Par François Dellacherie, Vice-président de la commission Recherche & Transferts, directeur général de Télécom SudParis

Les Classes Préparatoires aux Grandes Écoles (CPGE) créées il y a plus de 200 ans [1], agissent comme un tremplin naturel vers nombre de grandes écoles d'ingénieurs en France. Ces institutions d'excellence combinent rigueur académique et développement personnel, préparant ainsi les étudiants à devenir les "sculpteurs de la société de demain". Les qualités essentielles développées par les CPGE répondent aux futures exigences attendues en Grandes écoles d'ingénieurs : il s'agit bien d'un écosystème d'excellence global, où l'excellence de la préparation conduit à l'excellence de la formation ultérieure.

Ce système éducatif à la Française, unique en son genre, favorise non seulement l'acquisition de connaissances techniques et scientifiques de haut niveau mais cultive également un esprit critique et une capacité à travailler sous pression, des compétences souvent indispensables dans le monde professionnel. La diversité des matières enseignées, alliant les sciences fondamentales (mathématiques, physique, chimie, …) aux sciences humaines (français, langues étrangères et incidemment : capacité à bien exprimer ses idées), assure une formation holistique. C'est aussi cette approche équilibrée qui permet aux élèves de CPGE de se distinguer lorsqu'ils intègrent les grandes écoles.

Défendre le modèle des CPGE, c'est défendre un écosystème éducatif qui prouve son efficacité année après année depuis 200 ans, en formant des individus capables de s'adapter à un environnement en constante évolution et de contribuer significativement à l'innovation et au progrès technologique. Ce modèle, en synergie avec les grandes écoles, assure la perpétuation d'une tradition d'excellence française.

L'intérêt pour les sciences : le Carburant des Futurs Ingénieurs en CPGE… et de futurs docteurs ?

L'intérêt, voire la passion pour les sciences, critère indispensable à la réussite dans les CPGE, est également une pierre angulaire pour les futurs ingénieurs des Grandes écoles. Cet intérêt, lorsqu'il est couplé à un choix volontaire d'embrasser le parcours rigoureux des CPGE, garantit une motivation intrinsèque, essentielle pour surmonter les défis académiques et personnels rencontrés tout au long de cette préparation exigeante.

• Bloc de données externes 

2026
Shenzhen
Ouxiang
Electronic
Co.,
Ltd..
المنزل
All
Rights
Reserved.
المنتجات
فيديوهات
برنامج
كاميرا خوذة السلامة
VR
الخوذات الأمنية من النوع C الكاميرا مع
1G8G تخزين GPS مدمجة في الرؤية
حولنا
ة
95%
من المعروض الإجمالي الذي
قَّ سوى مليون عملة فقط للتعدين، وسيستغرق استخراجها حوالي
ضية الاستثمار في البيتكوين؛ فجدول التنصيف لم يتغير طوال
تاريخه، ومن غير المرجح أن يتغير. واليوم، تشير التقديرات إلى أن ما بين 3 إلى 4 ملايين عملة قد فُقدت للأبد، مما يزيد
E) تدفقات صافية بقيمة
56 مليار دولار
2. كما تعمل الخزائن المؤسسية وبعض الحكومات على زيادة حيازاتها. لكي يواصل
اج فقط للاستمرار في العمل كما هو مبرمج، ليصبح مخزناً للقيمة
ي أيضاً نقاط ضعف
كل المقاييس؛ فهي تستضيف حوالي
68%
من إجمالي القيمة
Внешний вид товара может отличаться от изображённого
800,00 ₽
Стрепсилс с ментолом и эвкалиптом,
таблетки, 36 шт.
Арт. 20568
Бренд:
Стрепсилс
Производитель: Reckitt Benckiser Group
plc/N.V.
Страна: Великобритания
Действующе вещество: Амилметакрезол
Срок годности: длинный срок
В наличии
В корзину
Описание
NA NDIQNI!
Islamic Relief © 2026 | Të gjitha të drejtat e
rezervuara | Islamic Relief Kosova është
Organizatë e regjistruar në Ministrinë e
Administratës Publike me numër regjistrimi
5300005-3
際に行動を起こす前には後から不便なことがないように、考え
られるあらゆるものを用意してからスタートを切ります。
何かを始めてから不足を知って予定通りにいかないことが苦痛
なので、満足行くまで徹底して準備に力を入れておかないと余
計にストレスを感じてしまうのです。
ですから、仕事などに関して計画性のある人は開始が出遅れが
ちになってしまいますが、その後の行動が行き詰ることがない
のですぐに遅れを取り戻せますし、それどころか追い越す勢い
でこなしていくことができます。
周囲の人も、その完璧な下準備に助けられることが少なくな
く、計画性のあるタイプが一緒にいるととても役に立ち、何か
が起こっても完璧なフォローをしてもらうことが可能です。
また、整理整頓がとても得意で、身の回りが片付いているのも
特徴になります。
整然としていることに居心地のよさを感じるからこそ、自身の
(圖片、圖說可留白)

Elle forme idéalement les étudiants à la curiosité scientifique et à l'engagement de long terme qui seront requis dans les grandes écoles d'ingénieurs, où l'innovation et la recherche de pointe sont au cœur des programmes.

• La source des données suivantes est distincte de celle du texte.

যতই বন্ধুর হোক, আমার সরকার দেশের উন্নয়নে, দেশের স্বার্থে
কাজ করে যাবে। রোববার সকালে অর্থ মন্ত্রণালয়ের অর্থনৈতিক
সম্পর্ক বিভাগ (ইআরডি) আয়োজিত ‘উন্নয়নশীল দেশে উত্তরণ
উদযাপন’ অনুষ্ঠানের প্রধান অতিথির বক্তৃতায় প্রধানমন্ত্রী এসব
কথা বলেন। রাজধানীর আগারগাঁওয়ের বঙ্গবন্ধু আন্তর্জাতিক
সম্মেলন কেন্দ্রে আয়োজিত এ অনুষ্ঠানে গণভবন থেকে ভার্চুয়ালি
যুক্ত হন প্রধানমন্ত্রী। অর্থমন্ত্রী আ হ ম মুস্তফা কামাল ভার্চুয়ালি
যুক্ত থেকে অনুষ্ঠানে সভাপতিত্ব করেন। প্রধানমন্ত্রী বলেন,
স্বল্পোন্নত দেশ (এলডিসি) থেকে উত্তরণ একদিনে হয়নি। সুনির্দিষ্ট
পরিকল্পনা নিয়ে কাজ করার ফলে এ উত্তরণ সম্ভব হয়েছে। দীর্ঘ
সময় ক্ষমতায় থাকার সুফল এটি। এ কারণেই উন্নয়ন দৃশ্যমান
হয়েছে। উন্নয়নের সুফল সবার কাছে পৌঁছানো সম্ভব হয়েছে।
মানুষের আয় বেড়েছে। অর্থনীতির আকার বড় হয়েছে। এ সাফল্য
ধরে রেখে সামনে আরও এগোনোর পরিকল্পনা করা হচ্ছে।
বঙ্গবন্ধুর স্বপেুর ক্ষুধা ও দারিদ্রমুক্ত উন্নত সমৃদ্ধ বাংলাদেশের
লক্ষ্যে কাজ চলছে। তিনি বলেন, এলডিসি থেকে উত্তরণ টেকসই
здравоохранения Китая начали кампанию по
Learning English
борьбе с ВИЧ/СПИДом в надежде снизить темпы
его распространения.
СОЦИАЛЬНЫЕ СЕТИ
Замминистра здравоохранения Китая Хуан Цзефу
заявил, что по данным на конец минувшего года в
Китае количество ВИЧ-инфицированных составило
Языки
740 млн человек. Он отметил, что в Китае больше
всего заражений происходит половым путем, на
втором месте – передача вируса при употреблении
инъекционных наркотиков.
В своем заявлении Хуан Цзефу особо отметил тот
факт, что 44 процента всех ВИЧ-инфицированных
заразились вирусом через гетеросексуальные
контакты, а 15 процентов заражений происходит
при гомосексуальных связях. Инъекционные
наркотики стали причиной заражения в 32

En tant que président de la commission recherche de la CGE, je tiens à souligner l'importance fondamentale des CPGE dans la formation des futurs ingénieurs et chercheurs. La ministre Sylvie Retailleau et le ministre Roland Lescure ont récemment mis en avant [2] l'ambition de voir davantage d'ingénieurs poursuivre par un doctorat, reflétant la nécessité de valoriser et de renforcer le lien entre formation d'ingénieur des Grandes écoles et recherche scientifique. Les CPGE joueront un rôle crucial dans cette ambition, en préparant les étudiants à des études supérieures exigeantes voire longues, caractéristiques des parcours en grandes écoles d'ingénieurs et au-delà, vers le doctorat.

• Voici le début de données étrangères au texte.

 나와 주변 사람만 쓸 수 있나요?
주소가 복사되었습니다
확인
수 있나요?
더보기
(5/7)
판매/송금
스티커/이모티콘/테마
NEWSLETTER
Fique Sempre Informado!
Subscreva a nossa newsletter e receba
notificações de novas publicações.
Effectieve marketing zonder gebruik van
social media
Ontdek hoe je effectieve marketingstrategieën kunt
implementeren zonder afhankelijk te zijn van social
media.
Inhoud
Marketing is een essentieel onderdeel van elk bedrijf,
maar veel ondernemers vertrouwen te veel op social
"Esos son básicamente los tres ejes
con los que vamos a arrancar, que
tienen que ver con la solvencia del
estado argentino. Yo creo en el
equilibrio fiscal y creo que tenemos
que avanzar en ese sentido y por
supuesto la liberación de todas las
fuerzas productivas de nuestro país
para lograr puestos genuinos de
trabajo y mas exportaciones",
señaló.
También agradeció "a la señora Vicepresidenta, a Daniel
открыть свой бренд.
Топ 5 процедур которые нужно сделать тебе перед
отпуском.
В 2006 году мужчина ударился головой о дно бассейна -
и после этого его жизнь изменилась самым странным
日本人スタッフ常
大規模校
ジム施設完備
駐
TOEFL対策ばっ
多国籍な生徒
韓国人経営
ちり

La rigueur, la persévérance et la curiosité scientifique inculquées dès les CPGE sont des atouts indéniables pour les futurs doctorants. Ces qualités, essentielles à la recherche de pointe, sont au cœur de la formation en CPGE. Ainsi, pour nous Grandes écoles, soutenir le modèle des CPGE, c'est investir dans un vivier de talents capables de contribuer significativement à l'innovation et à l'avancement scientifique, conformément aux objectifs énoncés par nos ministres.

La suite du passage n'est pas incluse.